Task to carry out: Each entry is to be retyped exactly as it appears. Leave the images out.

Supplied data:
• • • •
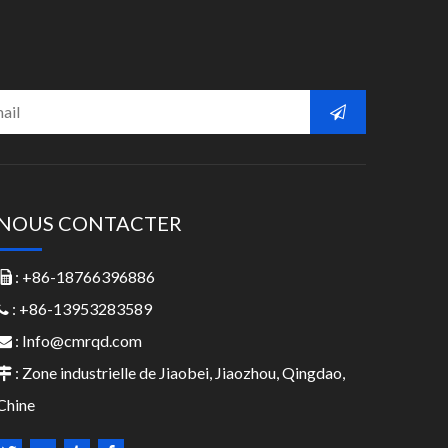
NOUS CONTACTER
: +86-18766396886

: +86-13953283589

:
Info@cmrqd.com

: Zone industrielle de Jiaobei, Jiaozhou, Qingdao,

Chine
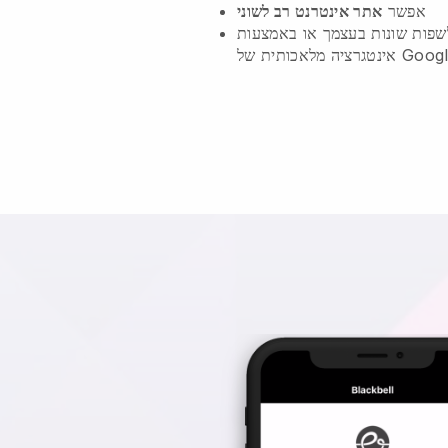
אפשר
אתר אינטרנט רב לשוני
פות שונות בעצמך או באמצעות
יה מלאכותית של Google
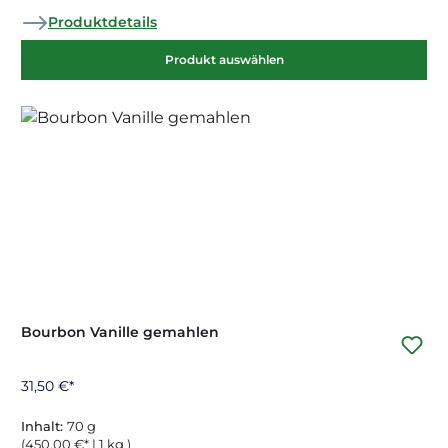
Produktdetails
Produkt auswählen
Bourbon Vanille gemahlen
31,50 €*
Inhalt:
70 g
(450,00 €* | 1 kg )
• • • •
Problem solution:
NOUS CONTACTER
: +86-18766396886

: +86-13953283589

:
Info@cmrqd.com

: Zone industrielle de Jiaobei, Jiaozhou, Qingdao,

Chine
אפשר
אתר אינטרנט רב לשוני
פות שונות בעצמך או באמצעות
יה מלאכותית של Google
Produktdetails
Produkt auswählen
Bourbon Vanille gemahlen
31,50 €*
Inhalt:
70 g
(450,00 €* | 1 kg )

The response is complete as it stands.